This impl implements the trait Bar for any type A that implements the trait Foo. This kind of impl is supported under the rules I propose; however, it is only permitted if (1) Bar is defined in the current crate and (2) there are no other impls of the trait Bar.

The reason that there can be no other impls is that if there were another impl, no matter what self type it had, it would violate restriction #1 from my list, since you could substitute that type for A. Note that restriction #1 did not require that the substituted type meet the bounds placed on the type variable—in other words, it is a violation to implement the trait Bar for any other type T, even if T does not implement Foo! This is an intentional limitation: it helps ensure that the implementation does not need to backtrack. It also has other nice properties: for example, adding an implementation for the trait Foo can never cause ambiguity errors with respect to implementations of the trait Bar.

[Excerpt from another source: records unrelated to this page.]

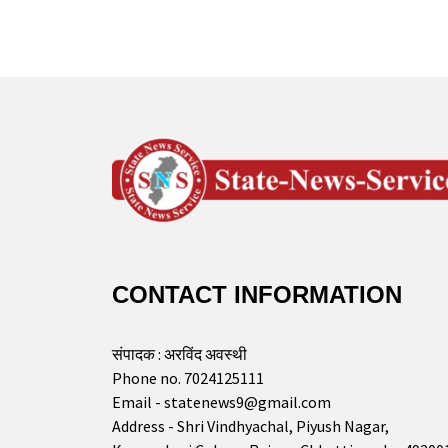
CONTACT INFORMATION
संपादक : अरविंद अवस्थी
Phone no. 7024125111
Email - statenews9@gmail.com
Address - Shri Vindhyachal, Piyush Nagar,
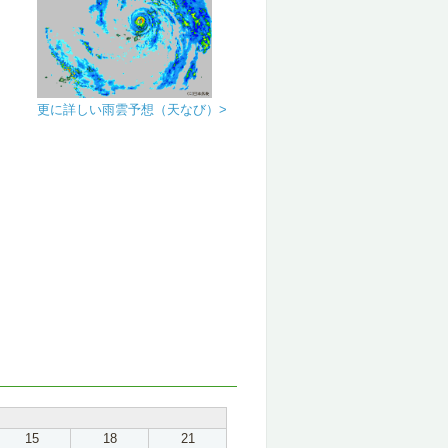
更に詳しい雨雲予想（天なび）>
15
18
21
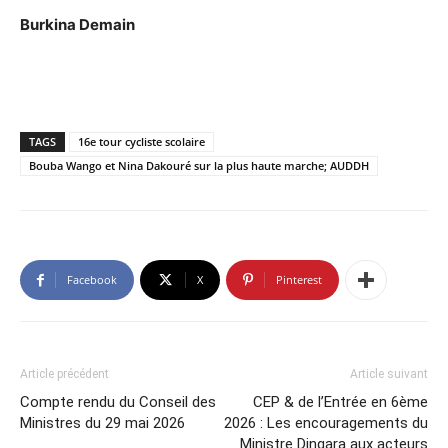
Burkina Demain
TAGS
16e tour cycliste scolaire
Bouba Wango et Nina Dakouré sur la plus haute marche; AUDDH
Facebook
X
Pinterest
Article précédent
Article suivant
Compte rendu du Conseil des
CEP & de l’Entrée en 6ème
Ministres du 29 mai 2026
2026 : Les encouragements du
Ministre Dingara aux acteurs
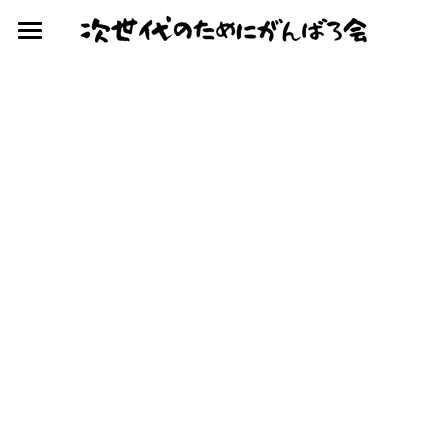
×
ブログカテゴリー
Home
過去の活動履歴
2025年度の活動
現在の活動
2024年度の活動
球磨川・八代海のごみ
2023年度の活動
2022年度の活動
球磨川・八代海のごみ
過去の主要な活動
テーマソング
顧問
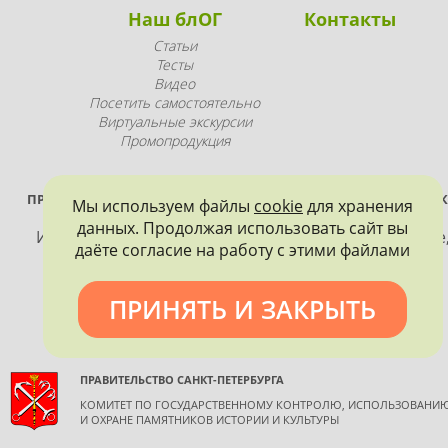
Наш блОГ
Контакты
Статьи
Тесты
Видео
Посетить самостоятельно
Виртуальные экскурсии
Промопродукция
ПРОЕКТ РЕАЛИЗУЕТСЯ ПРИ ПОДДЕРЖКЕ ПРАВИТЕЛЬСТВА САНК
Мы используем файлы
cookie
для хранения
ПЕТЕРБУРГА
данных. Продолжая использовать сайт вы
Использование материалов, размещенных на сайте
даёте согласие на работу с этими файлами
допускается только с согласия правообладателя и
обязательной ссылкой на источник информации.
ПРИНЯТЬ И ЗАКРЫТЬ
ПРАВИТЕЛЬСТВО САНКТ-ПЕТЕРБУРГА
КОМИТЕТ ПО ГОСУДАРСТВЕННОМУ КОНТРОЛЮ, ИСПОЛЬЗОВАНИ
И ОХРАНЕ ПАМЯТНИКОВ ИСТОРИИ И КУЛЬТУРЫ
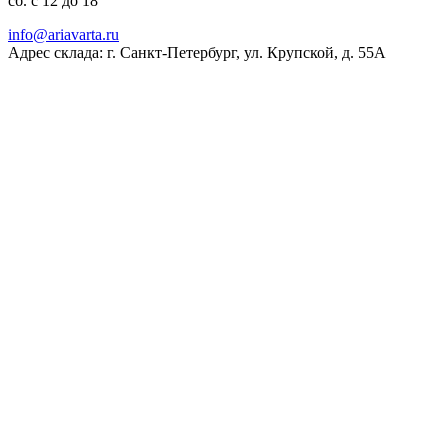
сб. с 12 до 18
ur.atravaira@ofni
Адрес склада: г. Санкт-Петербург, ул. Крупской, д. 55А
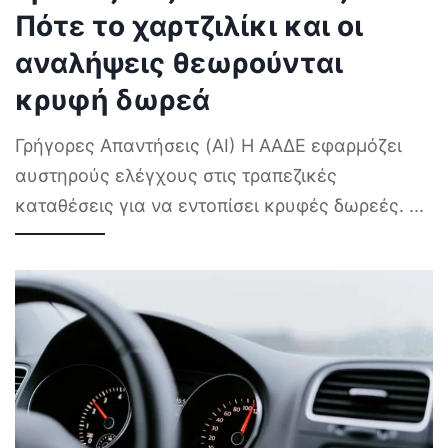
Πότε το χαρτζιλίκι και οι
αναλήψεις θεωρούνται
κρυφή δωρεά
Γρήγορες Απαντήσεις (AI) Η ΑΑΔΕ εφαρμόζει
αυστηρούς ελέγχους στις τραπεζικές
καταθέσεις για να εντοπίσει κρυφές δωρεές.
...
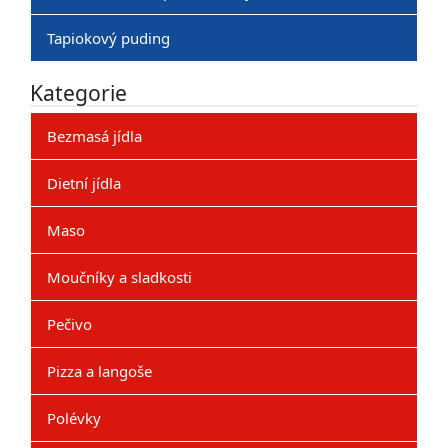
Tapiokový puding
Kategorie
Bezmasá jídla
Dietní jídla
Maso
Moučníky a sladkosti
Pečivo
Pizza a langoše
Polévky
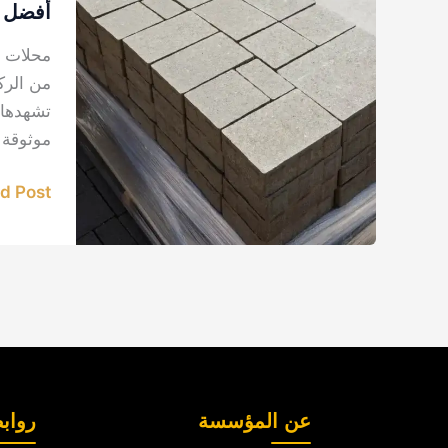
مواد
أفضل م
بناء
محلات م
من الرك
تشهدها 
موثوقة 
 Post »
عن المؤسسة
رواب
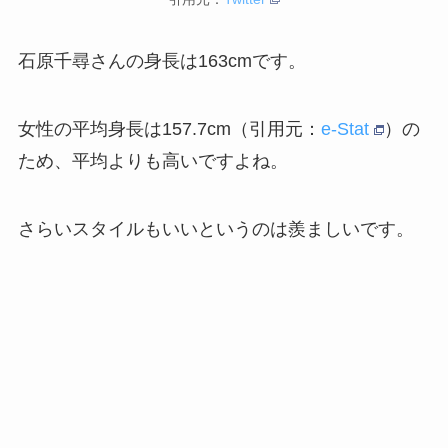
石原千尋さんの身長は163cmです。
女性の平均身長は157.7cm（引用元：
e-Stat
）の
ため、平均よりも高いですよね。
さらいスタイルもいいというのは羨ましいです。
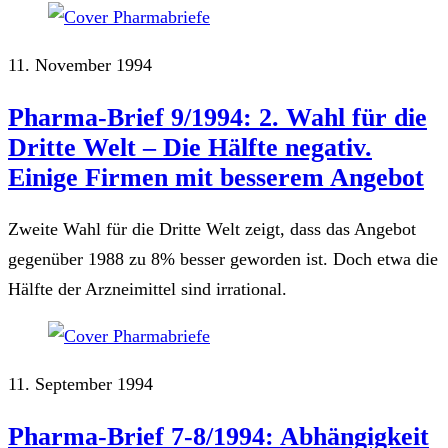
11. November 1994
Pharma-Brief 9/1994: 2. Wahl für die
Dritte Welt – Die Hälfte negativ.
Einige Firmen mit besserem Angebot
Zweite Wahl für die Dritte Welt zeigt, dass das Angebot
gegenüber 1988 zu 8% besser geworden ist. Doch etwa die
Hälfte der Arzneimittel sind irrational.
11. September 1994
Pharma-Brief 7-8/1994: Abhängigkeit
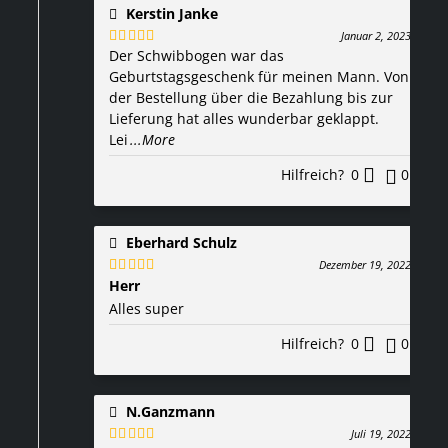
Kerstin Janke
Januar 2, 2023
Der Schwibbogen war das
Bewertet
mit
5
von 5
Geburtstagsgeschenk für meinen Mann. Von
der Bestellung über die Bezahlung bis zur
Lieferung hat alles wunderbar geklappt.
Lei
...More
Hilfreich?
0
0
Eberhard Schulz
Dezember 19, 2022
Herr
Bewertet
mit
5
von 5
Alles super
Hilfreich?
0
0
N.Ganzmann
Juli 19, 2022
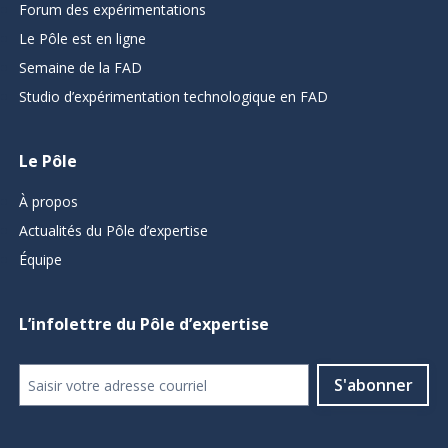
Forum des expérimentations
Le Pôle est en ligne
Semaine de la FAD
Studio d’expérimentation technologique en FAD
Le Pôle
À propos
Actualités du Pôle d’expertise
Équipe
L’infolettre du Pôle d’expertise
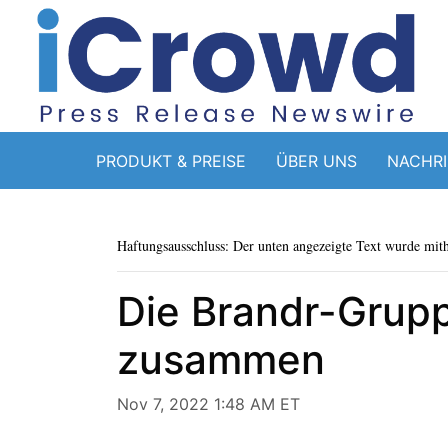
PRODUKT & PREISE
ÜBER UNS
NACHR
Haftungsausschluss: Der unten angezeigte Text wurde mithi
Die Brandr-Grupp
zusammen
Nov 7, 2022 1:48 AM ET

It turns out that we use this impl in two distinct pattern. The first of those patterns is compatible with restriction #1 and the second is not. However, there is a better way to express the second pattern.

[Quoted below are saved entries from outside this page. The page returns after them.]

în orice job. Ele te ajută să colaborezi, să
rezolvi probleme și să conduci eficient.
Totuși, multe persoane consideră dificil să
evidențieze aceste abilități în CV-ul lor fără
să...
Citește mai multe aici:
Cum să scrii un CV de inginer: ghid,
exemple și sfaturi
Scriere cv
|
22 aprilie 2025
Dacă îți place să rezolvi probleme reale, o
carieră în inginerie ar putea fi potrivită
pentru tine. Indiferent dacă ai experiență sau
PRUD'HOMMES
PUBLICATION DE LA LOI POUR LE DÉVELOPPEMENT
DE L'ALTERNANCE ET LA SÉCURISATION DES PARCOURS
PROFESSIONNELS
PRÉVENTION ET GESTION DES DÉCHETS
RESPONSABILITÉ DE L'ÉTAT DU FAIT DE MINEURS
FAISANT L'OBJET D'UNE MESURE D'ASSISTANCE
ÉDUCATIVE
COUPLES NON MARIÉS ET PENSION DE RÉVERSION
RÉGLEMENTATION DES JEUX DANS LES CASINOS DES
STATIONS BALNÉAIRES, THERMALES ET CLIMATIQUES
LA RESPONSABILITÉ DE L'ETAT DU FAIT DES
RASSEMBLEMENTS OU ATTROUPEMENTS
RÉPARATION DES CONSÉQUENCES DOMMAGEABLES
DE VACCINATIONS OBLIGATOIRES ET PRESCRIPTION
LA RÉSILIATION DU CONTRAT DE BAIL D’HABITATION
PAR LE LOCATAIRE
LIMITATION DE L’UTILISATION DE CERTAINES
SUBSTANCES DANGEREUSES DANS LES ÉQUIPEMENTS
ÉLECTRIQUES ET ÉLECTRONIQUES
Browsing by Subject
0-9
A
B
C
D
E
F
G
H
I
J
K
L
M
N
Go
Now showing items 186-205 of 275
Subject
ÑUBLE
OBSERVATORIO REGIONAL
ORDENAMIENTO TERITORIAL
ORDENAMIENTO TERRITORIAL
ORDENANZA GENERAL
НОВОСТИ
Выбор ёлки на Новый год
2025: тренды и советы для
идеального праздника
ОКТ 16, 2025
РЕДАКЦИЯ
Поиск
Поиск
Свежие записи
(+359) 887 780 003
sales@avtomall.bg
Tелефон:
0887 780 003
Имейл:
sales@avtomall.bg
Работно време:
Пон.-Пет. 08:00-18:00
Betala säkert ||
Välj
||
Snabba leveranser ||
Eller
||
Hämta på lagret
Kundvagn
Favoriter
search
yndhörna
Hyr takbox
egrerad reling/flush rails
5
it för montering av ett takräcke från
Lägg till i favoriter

Pattern #1: Extension traits

Sometimes we simply wish to extend an interface with “convenience” methods:

trait Hash {
    pure fn hash_keyed(k0: u64, k1: u64) -> u64;
}
trait HashUtil {
    pure fn hash() -> u64;
}
impl<A: Hash> A: HashUtil {
    pure fn hash() -> u64 { self.hash_keyed(0,0) }
}

In this particular case, a default method implementation would likely be a better choice. However, this pattern can still be useful if the trait you are extending is outside of your control.

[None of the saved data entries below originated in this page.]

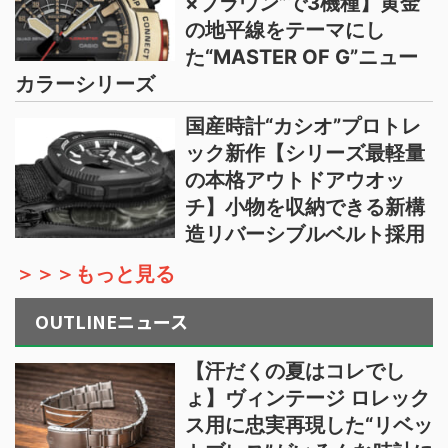
×ブラウン”で3機種】黄金
の地平線をテーマにし
た“MASTER OF G”ニュー
カラーシリーズ
国産時計“カシオ”プロトレ
ック新作【シリーズ最軽量
の本格アウトドアウオッ
チ】小物を収納できる新構
造リバーシブルベルト採用
＞＞＞もっと見る
OUTLINEニュース
【汗だくの夏はコレでし
ょ】ヴィンテージ ロレック
ス用に忠実再現した“リベッ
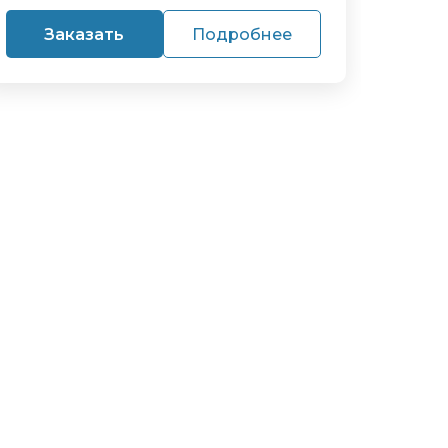
Заказать
Подробнее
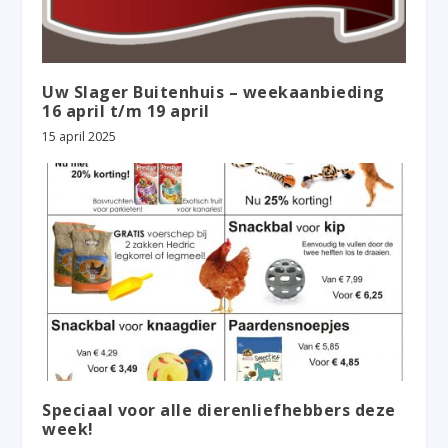
Uw Slager Buitenhuis – weekaanbieding
16 april t/m 19 april
15 april 2025
Speciaal voor alle dierenliefhebbers deze
week!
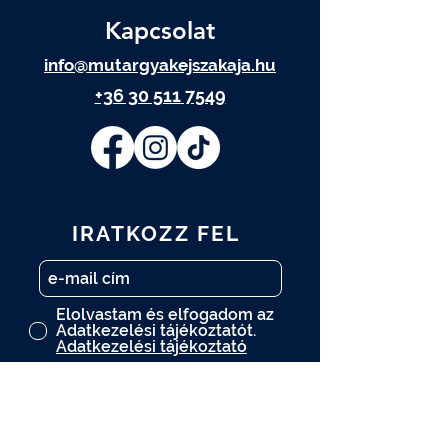
Kapcsolat
info@mutargyakejszakaja.hu
+36 30 511 7549
IRATKOZZ FEL
Elolvastam és elfogadom az
Adatkezelési tájékoztatót.
Adatkezelési tájékoztató
FELIRATKOZOM
A műtárgy.com hírlevelére is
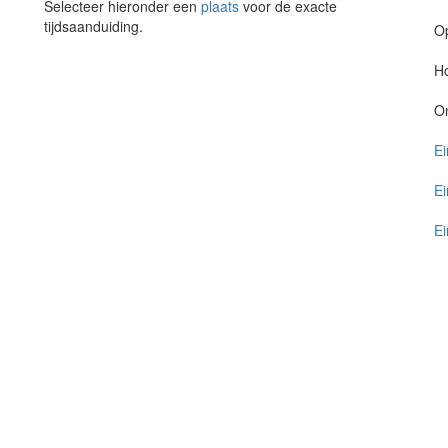
Selecteer hieronder een
plaats
voor de exacte
tijdsaanduiding.
O
Ho
O
Ei
Ei
Ei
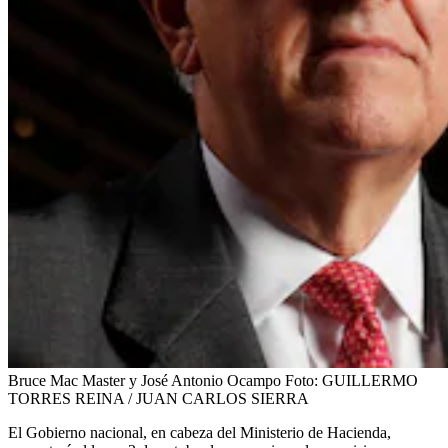
Bruce Mac Master y José Antonio Ocampo
Foto:
GUILLERMO
TORRES REINA / JUAN CARLOS SIERRA
El Gobierno nacional, en cabeza del Ministerio de Hacienda,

The key point here is that there will never be another implementor of this trait. That is, you could just as well have written this impl as a standalone function (but then you couldn’t use dot notation):

fn hash<A: Hash>(a: &A) -> u64 {
    a.hash_keyed(0, 0)
}

Pattern #2: Simulating inheritance

We have one impl which says that everything which can be converted into a stream of bytes is also hashable:

impl<A: IterBytes> A: Hash {
    pure fn hash_keyed(k0: u64, k1: u64) -> u64 {
        /* apply a super awesome cryptographic hashing algorithm
           that goes way over my head */
    }
}

Technically speaking, this example is precisely the same as the previous section, but it’s purpose is very different. I believe that the intention was to define a kind of “default” method that says: for every type that is byte-iterable, it can be hashed as follows, if no better way is provided."

There are two problems with this solution. The first is that it raises interesting ambiguity questions if there is a type that implies Hash and also IterBytes—which version of Hash should we prefer? The explicit one or the “default-y” one based on IterBytes?

Even if we assume that all types will either implement Hash OR IterBytes, impls like this make resolution difficult. Imagine we have some type Foo that implements Hash and not IterBytes. When we are searching for implementations of Hash that apply to Foo, we might chance upon the impl above (written in terms of IterBytes) first. In that case, we would see that if we instantiate the type variable A to be the type Foo, then it matches the receiver type—but we would also inherit the additional obligation of finding an implementation of IterBytes for Foo. Of course this search would fail, and then we would (presumably) have to keep searching for another impl that matches Foo. This is what I mean by backtracking—even though unification succeeded, we don’t know that the impl applies.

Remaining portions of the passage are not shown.